Tree of the Day – Sycamore

25th November 2019

Saturday 23rd November sees the start of National Tree Week (23rd November – 1st December) and is the UK’s largest annual tree celebration, marking the start of the winter tree planting season.

To celebrate trees we are posting the ‘Tree of the Day’ with details of the trees you are likely to see if you are out and about in Greater Manchester.

The Sycamore.

Another of the three commonest trees identified by the City of Trees survey is the sycamore, famous for its spinning winged seeds or ‘keys’. The sycamore is by far the most successful of all exotic trees in the UK, and it is in fact found over a wider area than any native species. Here, the word ‘exotic’ is used in its technical sense – the sycamore is actually native as near as Belgium and the north of France. It will withstand strong winds and salt spray in the air and has therefore often been planted to screen farms in the Pennines and Scotland and as a windbreak on the coast. It is even resilient enough to survive on the Faroe Islands and in Iceland. Although it’s not native to Great Britain, it attracts many species of aphids (and therefore their predators), and its flowers are pollinated by bees

Trees play an incredible role in combating climate chaos by removing planet-wrecking emissions from the air around us. Despite their importance, just 13% of the UK’s total land area has tree cover (compared to an EU average of 35%).
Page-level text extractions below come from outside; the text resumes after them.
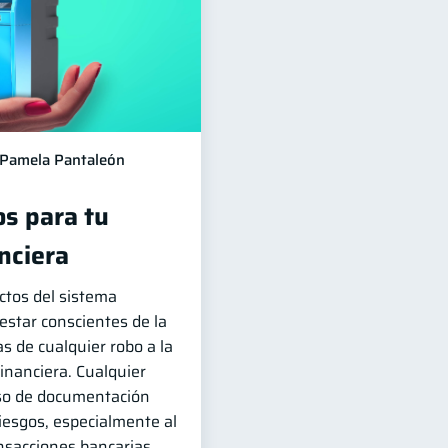
Pamela Pantaleón
os para tu
nciera
ctos del sistema
estar conscientes de la
as de cualquier robo a la
inanciera. Cualquier
uso de documentación
iesgos, especialmente al
ansacciones bancarias.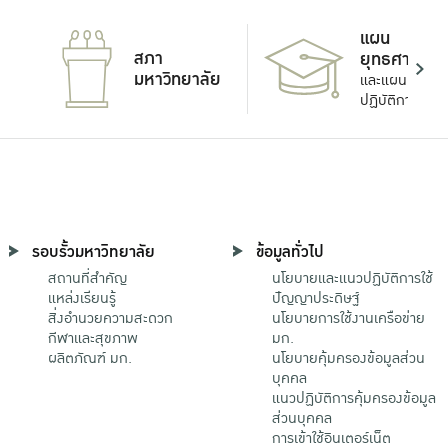
แผน
สภา
ยุทธศาสตร์
มหาวิทยาลัย
และแผน
ปฏิบัติการ
รอบรั้วมหาวิทยาลัย
ข้อมูลทั่วไป
สถานที่สำคัญ
นโยบายและแนวปฏิบัติการใช้
แหล่งเรียนรู้
ปัญญาประดิษฐ์
สิ่งอำนวยความสะดวก
นโยบายการใช้งานเครือข่าย
กีฬาและสุขภาพ
มก.
ผลิตภัณฑ์ มก.
นโยบายคุ้มครองข้อมูลส่วน
บุคคล
แนวปฏิบัติการคุ้มครองข้อมูล
ส่วนบุคคล
การเข้าใช้อินเตอร์เน็ต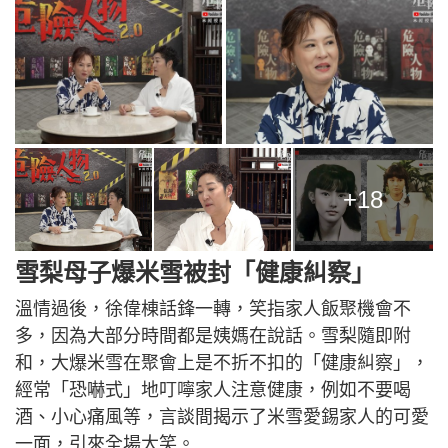
+18
雪梨母子爆米雪被封「健康糾察」
溫情過後，徐偉棟話鋒一轉，笑指家人飯聚機會不
多，因為大部分時間都是姨媽在說話。雪梨隨即附
和，大爆米雪在聚會上是不折不扣的「健康糾察」，
經常「恐嚇式」地叮嚀家人注意健康，例如不要喝
酒、小心痛風等，言談間揭示了米雪愛錫家人的可愛
一面，引來全場大笑。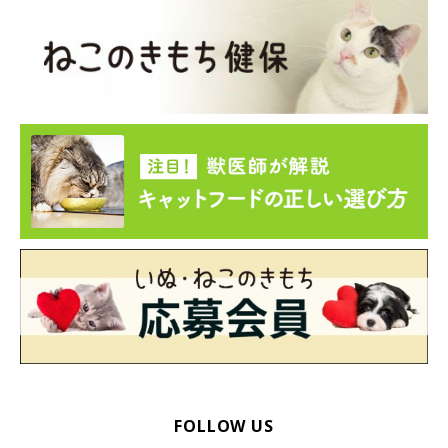
FOLLOW US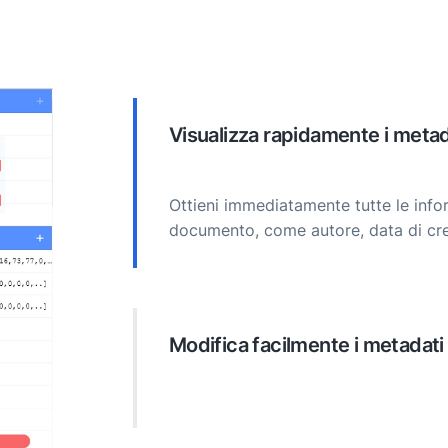
Visualizza rapidamente i meta
Ottieni immediatamente tutte le info
documento, come autore, data di cre
Modifica facilmente i metadat
Aggiorna i metadati direttamente ne
migliore organizzazione, ricercabilità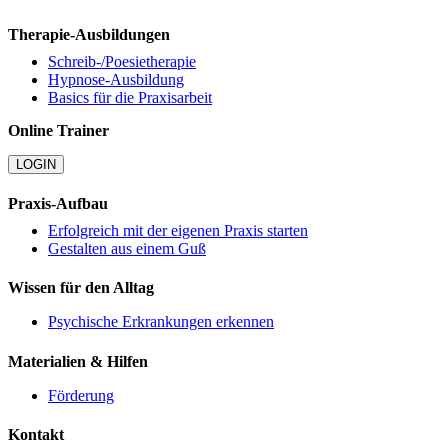
Therapie-Ausbildungen
Schreib-/Poesietherapie
Hypnose-Ausbildung
Basics für die Praxisarbeit
Online Trainer
LOGIN
Praxis-Aufbau
Erfolgreich mit der eigenen Praxis starten
Gestalten aus einem Guß
Wissen für den Alltag
Psychische Erkrankungen erkennen
Materialien & Hilfen
Förderung
Kontakt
Friends of the Earth has launched a #MoreTreesPlease campaign to double tree cover in the UK. We believe one of the best solutions to protect our environment and achieve net zero emissions (removing as many emissions as we produce) is to double UK forest by 2045, but government targets currently fall well short.
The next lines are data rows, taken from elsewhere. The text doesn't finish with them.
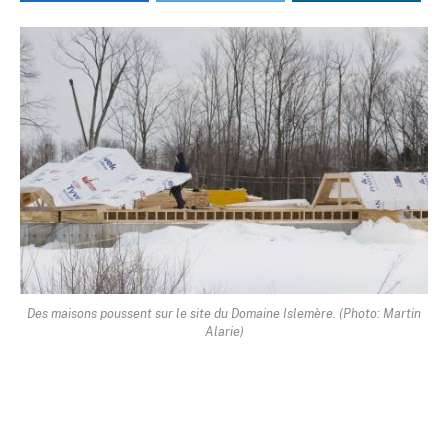
Des maisons poussent sur le site du Domaine Islemère. (Photo: Martin
Alarie)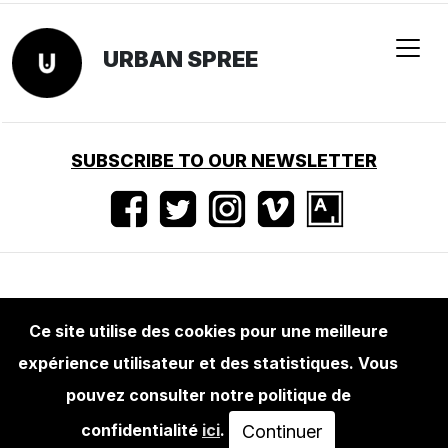
URBAN SPREE
SUBSCRIBE TO OUR NEWSLETTER
Conditions d'utilisation
•
Mentions légales
•
Ce site utilise des cookies pour une meilleure
Presse
expérience utilisateur et des statistiques. Vous
pouvez consulter notre politique de
confidentialité
ici
.
Continuer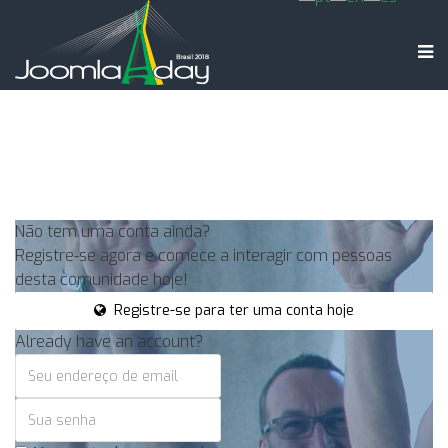
Não tem uma conta ainda?
Registre-se agora e comece a interagir com pessoas
desta comunidade hoje!
Registre-se para ter uma conta hoje
Already have an account?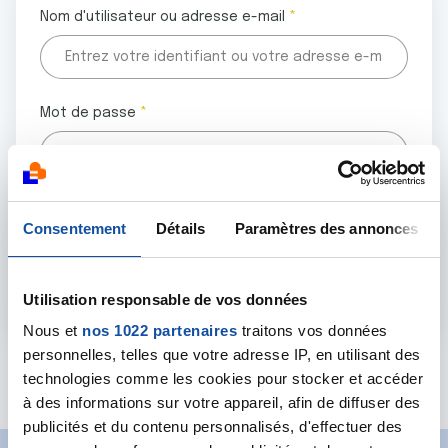
Nom d'utilisateur ou adresse e-mail
Mot de passe
Tous les champs marqués d'un astérisque (
*
) sont
Consentement
Détails
Paramètres des annonces
obligatoires.
Utilisation responsable de vos données
Nous et
nos 1022 partenaires
traitons vos données
personnelles, telles que votre adresse IP, en utilisant des
Mot de passe oublié ?
technologies comme les cookies pour stocker et accéder
à des informations sur votre appareil, afin de diffuser des
publicités et du contenu personnalisés, d'effectuer des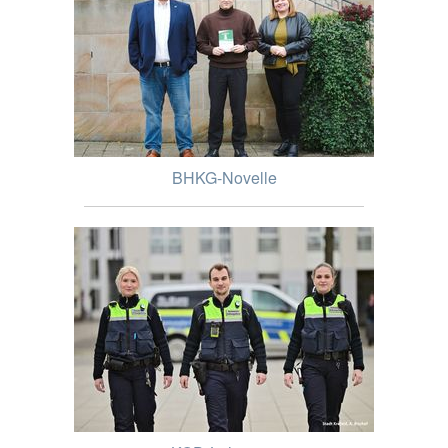
BHKG-Novelle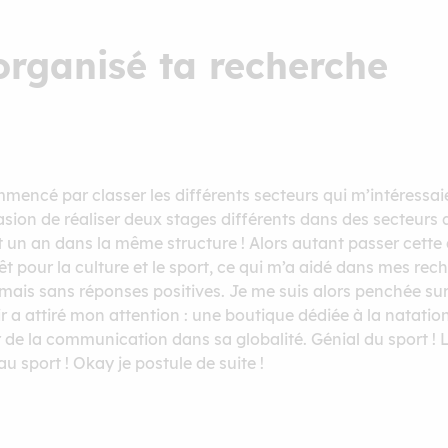
rganisé ta recherche
mmencé par classer les différents secteurs qui m’intéressa
casion de réaliser deux stages différents dans des secteur
t un an dans la même structure ! Alors autant passer cette
t pour la culture et le sport, ce qui m’a aidé dans mes re
mais sans réponses positives. Je me suis alors penchée sur
r a attiré mon attention : une boutique dédiée à la natatio
 de la communication dans sa globalité. Génial du sport ! 
u sport ! Okay je postule de suite !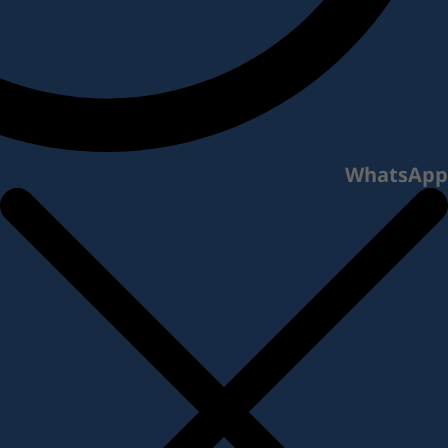
WhatsApp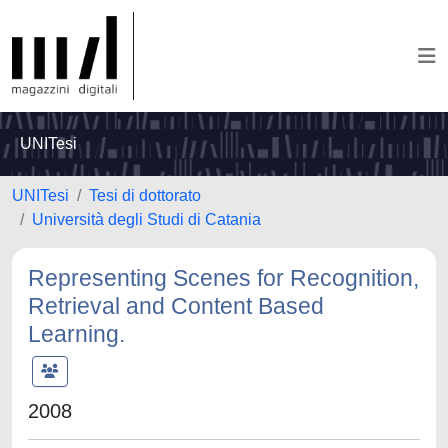
UNITesi
UNITesi
Tesi di dottorato
Università degli Studi di Catania
Representing Scenes for Recognition,
Retrieval and Content Based
Learning.
2008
See Friends of the Earth’s briefing: ‘What’s so good about trees?

Manchester Friends of the Earth November newsletter is all about trees!
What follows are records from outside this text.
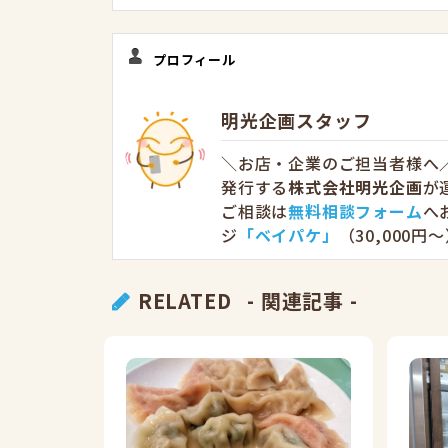
プロフィール
明光企画スタッフ
＼お店・企業のご担当者様へ／
発行する
株式会社明光企画
が
ご相談は
無料相談フォーム
へ
ジ
「ベイパケ」
（30,000
RELATED
- 関連記事 -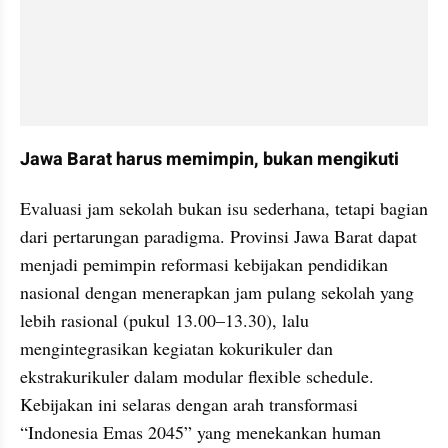
Jawa Barat harus memimpin, bukan mengikuti
Evaluasi jam sekolah bukan isu sederhana, tetapi bagian 
dari pertarungan paradigma. Provinsi Jawa Barat dapat 
menjadi pemimpin reformasi kebijakan pendidikan 
nasional dengan menerapkan jam pulang sekolah yang 
lebih rasional (pukul 13.00–13.30), lalu 
mengintegrasikan kegiatan kokurikuler dan 
ekstrakurikuler dalam modular flexible schedule. 
Kebijakan ini selaras dengan arah transformasi 
“Indonesia Emas 2045” yang menekankan human 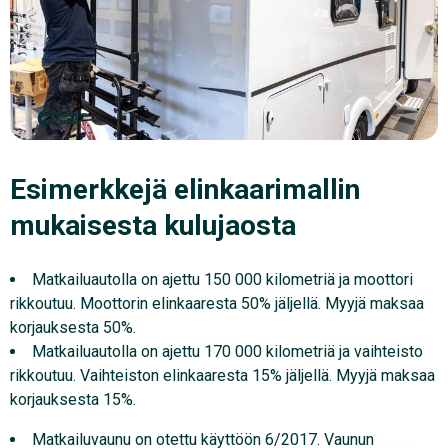
Esimerkkejä elinkaarimallin
mukaisesta kulujaosta
Matkailuautolla on ajettu 150 000 kilometriä ja moottori
rikkoutuu. Moottorin elinkaaresta 50% jäljellä. Myyjä maksaa
korjauksesta 50%.
Matkailuautolla on ajettu 170 000 kilometriä ja vaihteisto
rikkoutuu. Vaihteiston elinkaaresta 15% jäljellä. Myyjä maksaa
korjauksesta 15%.
Matkailuvaunu on otettu käyttöön 6/2017. Vaunun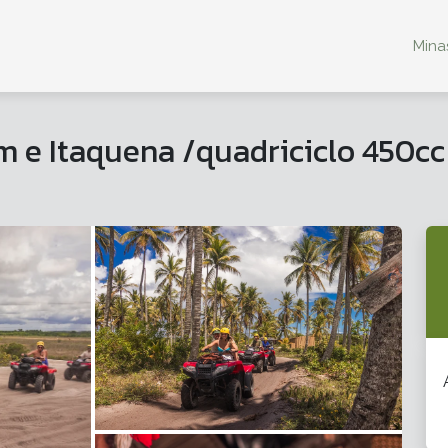
Minas
im e Itaquena /quadriciclo 450cc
Wherever you live, trees have a wide range of benefits, which you can learn more about inside this newsletter. In our city centres, trees help absorb air pollutants and cool the air in heatwaves. In our suburbs, trees enhance the value of open spaces for exercise and recreation, improving our physical and mental health. In our countryside, trees retain moisture in the soil and thus reduce the risk of grass fires in droughts and floods after heavy rain. These are all important reasons for planting more trees here in Greater Manchester.